To illustrate the role of a BRP, consider the following example. An electricity supplier buys his electricity from a wind farm in an over the counter contract. The day itself, say a windy Friday, there is low household demand and high wind production. Assuming the supplier is also its own BRP, his balancing group is composed of the injection by the wind farm, the offtake from the connected households and the trades with other BRPs via the power market. At all times he is responsible for the balance of this balancing group.
As for BRP A in the graph below, the high wind farm production and low energy consumption might create an excess imbalance. At the same time, there might be another BRP B which has a shortage with respect to its original nomination. This might be caused by an outage in the production plant of their balancing group and a higher consumption by a factory in the balancing group. In the power exchange, both BRPs can trade to compensate their imbalance as good as possible. It might indeed be more cost effective to solve the imbalance by trading an excess or shortage of energy rather than taking measure within the own balancing group.

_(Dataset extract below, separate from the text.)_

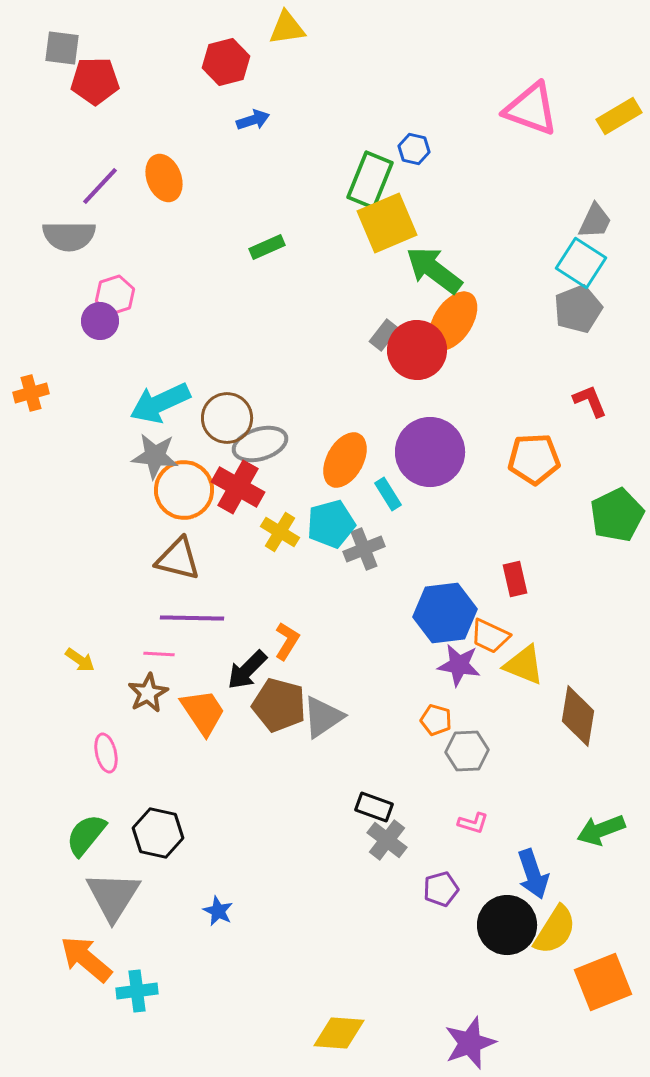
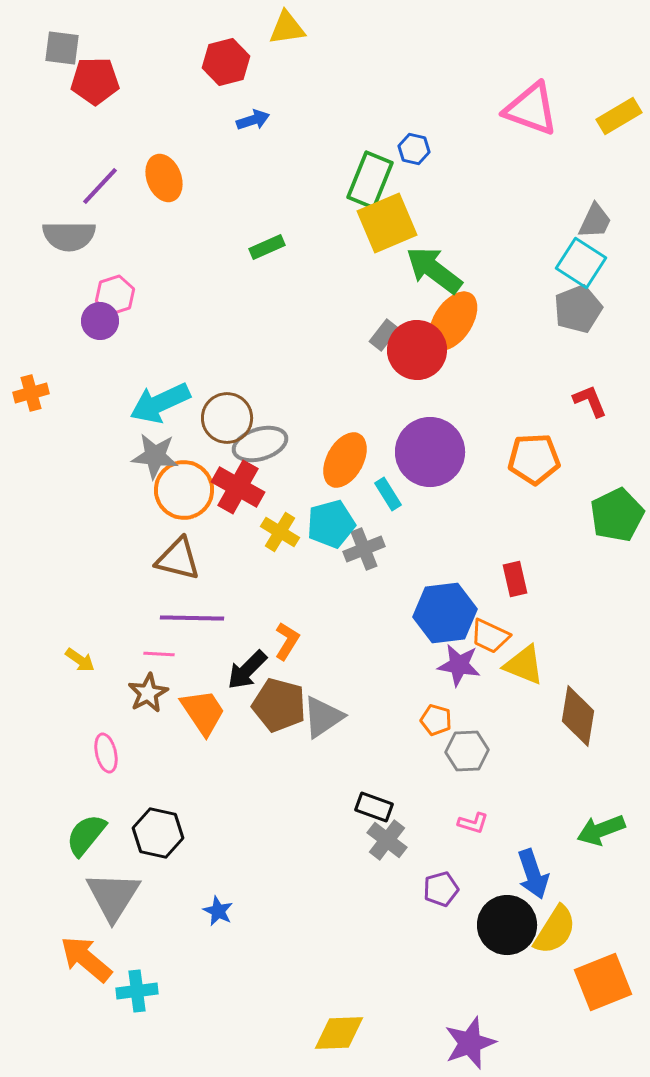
yellow diamond at (339, 1033): rotated 6 degrees counterclockwise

The total imbalance that is not settled is resolved by Elia via its contracted reserve power providers. The reserve markets are discussed in more detail here.
Imbalance pricing system
As illustrated in the example above, an imbalance arises when a BRP's portfolio is unbalanced. This can be because injection exceeds demand (a positive imbalance) or vice versa (a negative imbalance). In order to encourage BRPs to do their homework and keep their portfolio in balance, Elia imposes an imbalance tariff on all BRPs that are in imbalance.
The imbalance charges reflect the cost to Elia of redressing the overall system imbalance, for which it has to use balancing energy. To this end, the following two prices are defined on a quarterly basis:
- The MDP or Marginal Decremental Price, which is the price of the last (and therefore most expensive for Elia) activated downward balancing bid (this can be an aFRR or mFRR bid)
- The MIP or Marginal Incremental Price, which is the price of the last (and therefore most expensive for Elia) activated upward balancing offer (this can also be an aFRR or mFRR bid)
Elia has been operating a symmetrical imbalance tariff since early 2020. This means that the price for a positive and negative imbalance are equal. However, the payment direction has been reversed: BRPs that consume more or inject less than anticipated pay the imbalance tariff to Elia, while BRPs that consume less or inject more are reimbursed by Elia. It may sometimes happen that the MDP or MIP are negative, in which case the normal payment directions are reversed.
The methodology is shown in the table below.
The alpha factor is a correction factor applied as an additional incentive for BRPs to maintain a balanced portfolio.